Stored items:

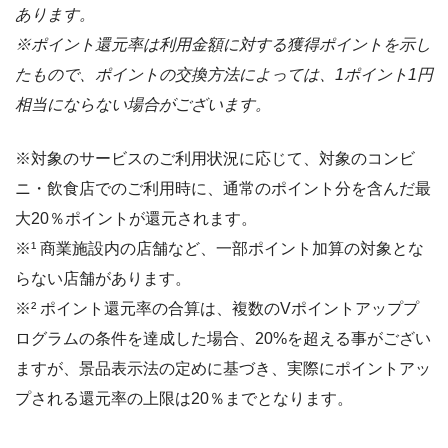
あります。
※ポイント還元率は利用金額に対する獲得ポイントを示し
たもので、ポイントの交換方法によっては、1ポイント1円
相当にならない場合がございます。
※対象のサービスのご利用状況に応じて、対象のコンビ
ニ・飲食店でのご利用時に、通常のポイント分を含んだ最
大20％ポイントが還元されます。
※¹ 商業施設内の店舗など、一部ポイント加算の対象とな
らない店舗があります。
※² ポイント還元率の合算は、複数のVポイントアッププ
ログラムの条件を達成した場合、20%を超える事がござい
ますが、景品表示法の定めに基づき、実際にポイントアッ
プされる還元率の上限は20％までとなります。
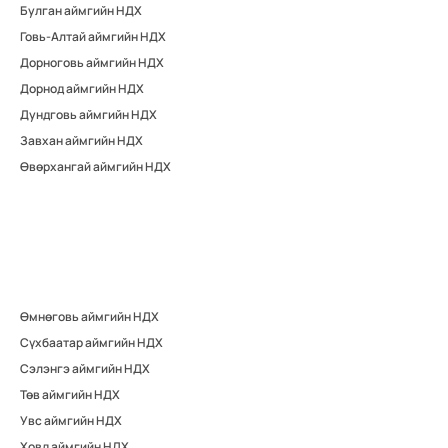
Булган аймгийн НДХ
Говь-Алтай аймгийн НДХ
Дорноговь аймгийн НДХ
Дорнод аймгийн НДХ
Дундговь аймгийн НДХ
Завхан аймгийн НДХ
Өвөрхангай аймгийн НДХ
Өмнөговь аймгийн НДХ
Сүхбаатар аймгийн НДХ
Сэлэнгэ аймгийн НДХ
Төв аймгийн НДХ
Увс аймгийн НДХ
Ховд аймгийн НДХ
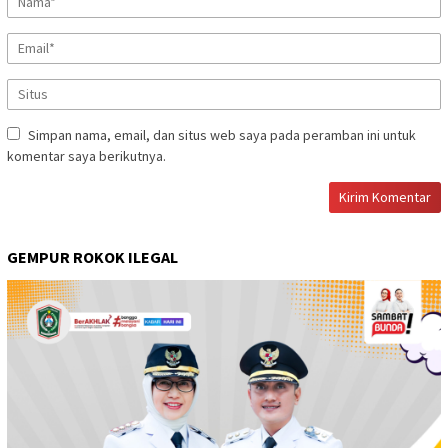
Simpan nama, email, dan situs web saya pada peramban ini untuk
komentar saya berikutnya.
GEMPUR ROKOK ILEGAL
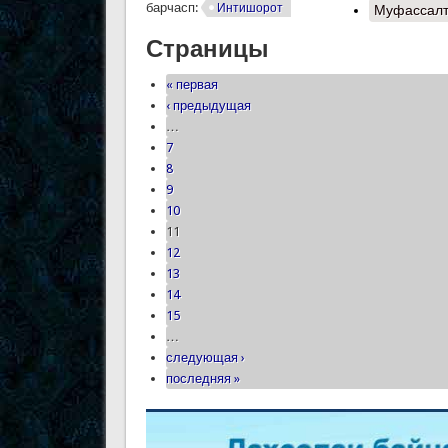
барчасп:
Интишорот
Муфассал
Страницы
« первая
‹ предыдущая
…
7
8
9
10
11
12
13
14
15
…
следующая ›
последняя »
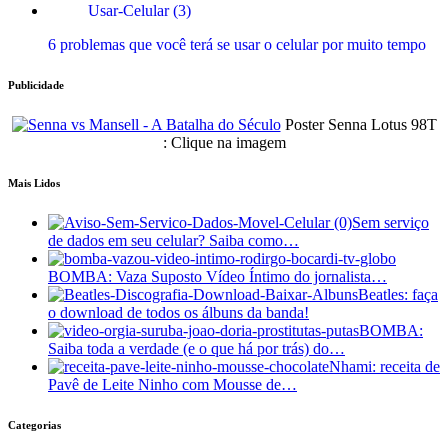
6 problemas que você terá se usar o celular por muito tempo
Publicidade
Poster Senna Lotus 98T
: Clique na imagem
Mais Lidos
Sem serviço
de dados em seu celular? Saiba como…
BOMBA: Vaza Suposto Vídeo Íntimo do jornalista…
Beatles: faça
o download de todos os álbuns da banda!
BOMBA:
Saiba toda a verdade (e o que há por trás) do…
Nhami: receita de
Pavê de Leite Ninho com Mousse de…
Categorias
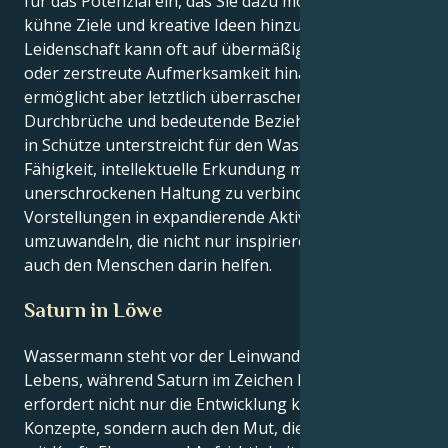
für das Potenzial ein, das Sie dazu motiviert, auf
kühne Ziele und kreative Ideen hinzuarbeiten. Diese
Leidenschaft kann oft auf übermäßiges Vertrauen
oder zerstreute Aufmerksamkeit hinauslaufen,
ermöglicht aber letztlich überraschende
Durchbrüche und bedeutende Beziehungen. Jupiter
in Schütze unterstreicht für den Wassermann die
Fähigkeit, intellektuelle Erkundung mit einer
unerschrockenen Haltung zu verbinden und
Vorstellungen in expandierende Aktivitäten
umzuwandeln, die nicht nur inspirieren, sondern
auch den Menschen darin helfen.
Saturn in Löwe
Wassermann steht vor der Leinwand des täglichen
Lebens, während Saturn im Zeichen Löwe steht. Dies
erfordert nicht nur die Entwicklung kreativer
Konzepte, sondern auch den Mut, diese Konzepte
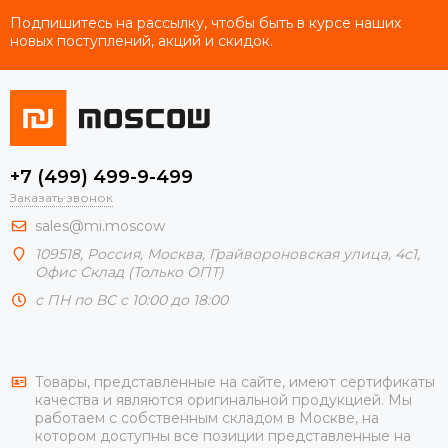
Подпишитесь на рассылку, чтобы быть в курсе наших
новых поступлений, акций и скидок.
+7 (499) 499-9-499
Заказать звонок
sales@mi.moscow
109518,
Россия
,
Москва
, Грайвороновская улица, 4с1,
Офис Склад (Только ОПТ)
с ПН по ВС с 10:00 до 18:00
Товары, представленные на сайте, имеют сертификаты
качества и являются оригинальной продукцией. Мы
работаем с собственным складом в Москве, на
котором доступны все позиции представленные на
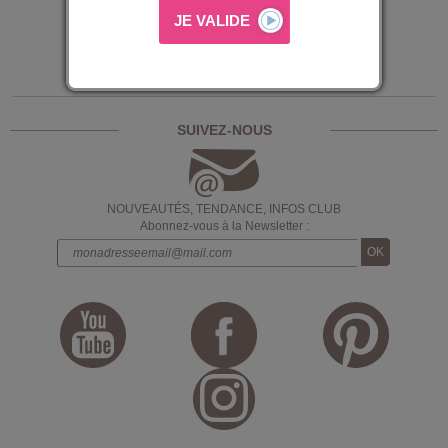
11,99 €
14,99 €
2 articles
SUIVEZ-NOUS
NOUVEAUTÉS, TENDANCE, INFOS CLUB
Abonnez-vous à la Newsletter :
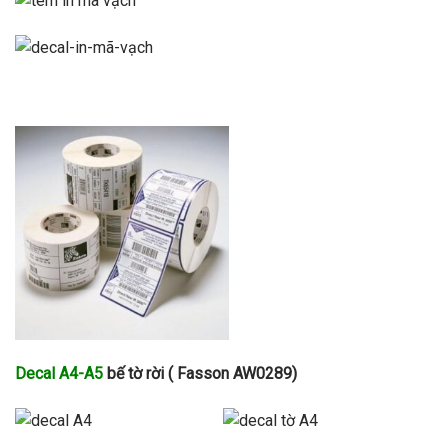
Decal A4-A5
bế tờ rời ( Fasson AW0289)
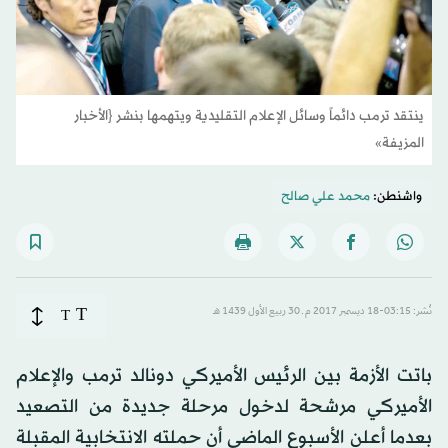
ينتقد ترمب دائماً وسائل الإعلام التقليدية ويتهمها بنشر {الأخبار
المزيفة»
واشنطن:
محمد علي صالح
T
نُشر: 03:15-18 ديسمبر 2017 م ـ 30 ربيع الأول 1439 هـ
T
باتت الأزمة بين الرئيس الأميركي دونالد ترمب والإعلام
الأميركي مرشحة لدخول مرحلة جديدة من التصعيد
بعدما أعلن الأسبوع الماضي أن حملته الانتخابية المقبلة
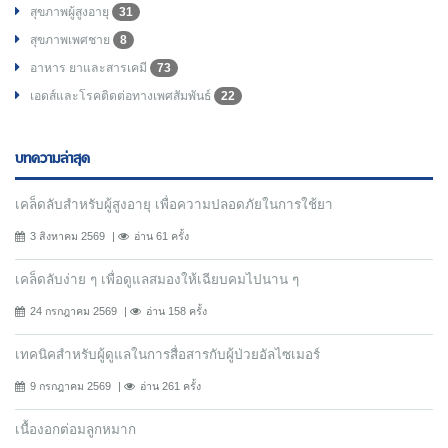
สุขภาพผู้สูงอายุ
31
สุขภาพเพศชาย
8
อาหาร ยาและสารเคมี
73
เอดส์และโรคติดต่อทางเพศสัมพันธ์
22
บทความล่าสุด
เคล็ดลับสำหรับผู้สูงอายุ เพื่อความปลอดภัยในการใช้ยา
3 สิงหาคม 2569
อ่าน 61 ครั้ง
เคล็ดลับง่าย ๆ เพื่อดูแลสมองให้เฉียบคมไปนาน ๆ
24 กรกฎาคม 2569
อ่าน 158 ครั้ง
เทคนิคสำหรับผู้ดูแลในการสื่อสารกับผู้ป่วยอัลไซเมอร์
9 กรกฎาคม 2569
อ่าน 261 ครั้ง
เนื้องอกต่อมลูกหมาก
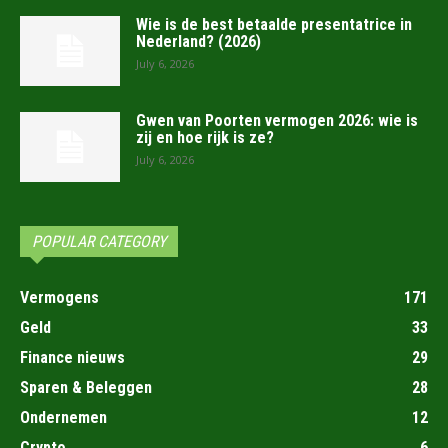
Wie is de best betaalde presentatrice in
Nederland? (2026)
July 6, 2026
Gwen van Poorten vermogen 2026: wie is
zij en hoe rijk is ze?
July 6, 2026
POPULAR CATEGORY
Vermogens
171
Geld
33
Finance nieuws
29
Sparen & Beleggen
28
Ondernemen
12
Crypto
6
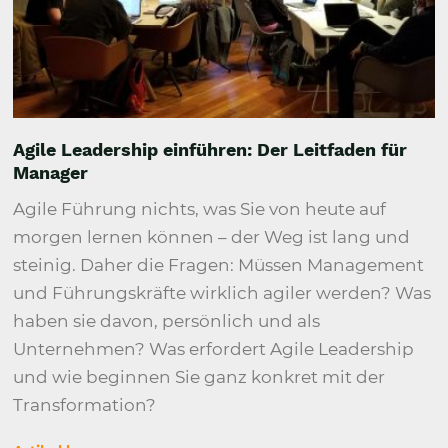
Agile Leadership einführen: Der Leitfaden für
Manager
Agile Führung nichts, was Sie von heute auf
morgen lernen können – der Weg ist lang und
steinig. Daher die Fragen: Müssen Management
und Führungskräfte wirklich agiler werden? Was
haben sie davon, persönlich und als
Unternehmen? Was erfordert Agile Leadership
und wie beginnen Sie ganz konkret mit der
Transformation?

## PROBLEM STATEMENT
Identify the lines of the entries containing the string "ترمب". Copy each such line.

## EXERCISE SOLUTION
ينتقد ترمب دائماً وسائل الإعلام التقليدية ويتهمها بنشر {الأخبار
باتت الأزمة بين الرئيس الأميركي دونالد ترمب والإعلام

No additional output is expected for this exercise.